A culpa é nossa

Por NERI P. CARNEIRO | 05/03/2014 | Filosofia

A culpa é nossa

A sociedade é um problema para o homem ou o homem é um problema para a sociedade? A sociedade corrompe o homem ou o homem perverte a sociedade? O homem nasce bom e a sociedade o corrompe ou a sociedade é boa e o homem é essencialmente mau e por isso depende da sociedade para melhorar?

Sobre isso tem a música “Chico Brito”uma composição de Afonso Teixeira e Wilson Baptista, cantada por Paulinho da Viola. A música fala de uma criança que frequentava escola, era estimada e boa de bola.

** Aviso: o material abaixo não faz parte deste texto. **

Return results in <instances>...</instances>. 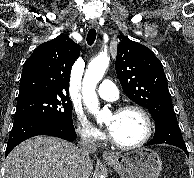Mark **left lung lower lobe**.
I'll return each instance as SVG.
<instances>
[{
    "mask_svg": "<svg viewBox=\"0 0 194 178\" xmlns=\"http://www.w3.org/2000/svg\"><path fill=\"white\" fill-rule=\"evenodd\" d=\"M155 128L153 139L146 145L169 144L179 147L188 155L176 116H166L157 119L155 121Z\"/></svg>",
    "mask_w": 194,
    "mask_h": 178,
    "instance_id": "left-lung-lower-lobe-1",
    "label": "left lung lower lobe"
}]
</instances>
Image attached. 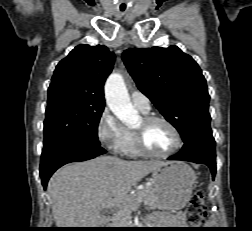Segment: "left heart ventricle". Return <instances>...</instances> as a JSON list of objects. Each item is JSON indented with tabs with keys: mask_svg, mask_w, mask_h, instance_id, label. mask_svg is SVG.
<instances>
[{
	"mask_svg": "<svg viewBox=\"0 0 252 231\" xmlns=\"http://www.w3.org/2000/svg\"><path fill=\"white\" fill-rule=\"evenodd\" d=\"M140 126L141 120L134 128H139ZM145 142L151 151L163 154L173 148L175 137L166 124L154 122L145 131Z\"/></svg>",
	"mask_w": 252,
	"mask_h": 231,
	"instance_id": "b2bd125f",
	"label": "left heart ventricle"
}]
</instances>
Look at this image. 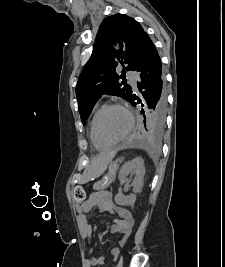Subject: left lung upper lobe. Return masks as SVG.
Returning <instances> with one entry per match:
<instances>
[{
	"label": "left lung upper lobe",
	"instance_id": "left-lung-upper-lobe-1",
	"mask_svg": "<svg viewBox=\"0 0 225 267\" xmlns=\"http://www.w3.org/2000/svg\"><path fill=\"white\" fill-rule=\"evenodd\" d=\"M146 35L142 26L129 16L115 14L104 19L92 55L76 85L78 108L83 123L103 94L130 101L133 93L131 86L123 81L119 82L124 69L121 76L116 73V69L127 65L126 70H134ZM117 43L124 50H113V45ZM143 116L147 131L156 135L163 131L165 119H155L147 110L143 111Z\"/></svg>",
	"mask_w": 225,
	"mask_h": 267
}]
</instances>
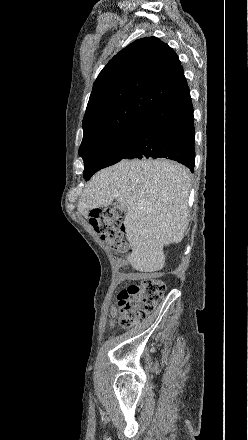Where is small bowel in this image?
<instances>
[{
    "label": "small bowel",
    "mask_w": 248,
    "mask_h": 440,
    "mask_svg": "<svg viewBox=\"0 0 248 440\" xmlns=\"http://www.w3.org/2000/svg\"><path fill=\"white\" fill-rule=\"evenodd\" d=\"M117 315V311L115 307H111L110 308V312H109V316H110V321L109 324L112 326L113 325V319L116 317Z\"/></svg>",
    "instance_id": "small-bowel-1"
}]
</instances>
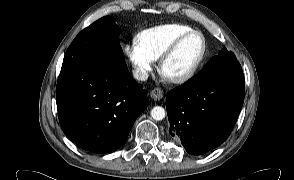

Mas essa criança, um menino, foi transformada pela sociedade e por isso está nas mãos da polícia: briga e droga.

Eis a letra da música: “Lá vem o Chico Brito descendo o morro na mão do Peçanha / É mais um processo, é mais uma façanha /O Chico Brito fez do baralho seu melhor esporte /É valente no morro e dizem que fuma uma erva do norte / Ele, menino, ia ao colégio, era aplicado, tinha religião / Muito estimado e jogava bola era indicado para capitão / "Mas a vida tem os seus reveses, dizia Chico defendendo teses. / Se o homem nasceu bom e bom não se conservou / A culpa é da sociedade que o transformou".

Como podemos observar, a música diz que se o homem é mau, isso se deve à sociedade. Aliás essa é a tese do pensador Jean J. Rousseau: “o homem nasce bom mas a sociedade o corrompe”. Dessa forma a sociedade precisa ser melhorada, pois os homens maus podem vir a ser bons. No livro “Sociologia da educação”, Alberto T. Rodrigues comenta a música dizendo que essa é uma forma de se entender a sociedade, dizendo que ela é corruptora. Mas, por outro lado, o homem pode ser o corruptor da sociedade.

Por nosso lado preferimos dizer que parece mais verdadeiro dizer que o homem é mau e interesseiro. E a sociedade, como produto humano, também é má. Como podemos demonstrar isso? A partir das criações sociais: religião, leis, moral (ética)...

Retomemos, o fio da reflexão. O homem é mau, mas limitado e dependente. Por isso junta-se a outros homens, também maus, limitados e dependentes. Portanto, nossas limitações nos movem na direção dos outros, como nós, limitados. O fato é que não importa para onde vamos, sempre levamos nosso ser e nossas características. Ocorre que também somos inteligentes e percebemos que, por sermos limitados e dependentes, dependemos de outros para sobreviver. Sendo assim abrimos mão de alguns direitos individuais para abraçarmos direitos sociais. E, para preservar esses direitos sociais criamos todo tipo de norma. Desde as normas religiosas como as normas de ética (a moral).

O que ensina a religião? A sermos bons. Por quê? Porque somos maus. O que dizem as normas morais? Para mantermos um relacionamento de repeito mútuo, de reciprocidade solidária. Por quê? Porque nosso comportamento é maldoso, sendo assim nos sujeitamos às normas para que a convivência seja possível. O que nos propõem as leis? Que nos submetamos a elas. Por quê? Porque queremos vantagem em tudo. E se somente alguns levarem vantagem as relações permanecerão desproporcionais, desiguais, injustas. E isso incita à violência, à indignação à ira dos que estão no prejuízo. Eles irão cobrar seu direito.

Sendo assim a desigualdade perante a lei ou seu descumprimento na universalidade, mesmo havendo moral e religião, produz descontentamento naqueles que não recebem os benefícios ou proteção da lei e, do outro lado, o medo naqueles que estão em vantagem.

Notemos que esse é o clima em nossa sociedade. Somos uma sociedade religiosa, pois o ser humano tente ao transcendente; e somos uma sociedade em que os padrões éticos são observados, pois não aceitamos comportamentos imorais. Mas somos uma sociedade injusta, pois as nossas leis não são aplicadas de forma homogênea em relação a toda a população. Portanto a culpa é nossa por haver descontentamento ou problemas sociais. A causa é a desproporcionalidade ou desigualdade em receber os benefícios da lei, pois nem todos podem pagar por esses benefícios.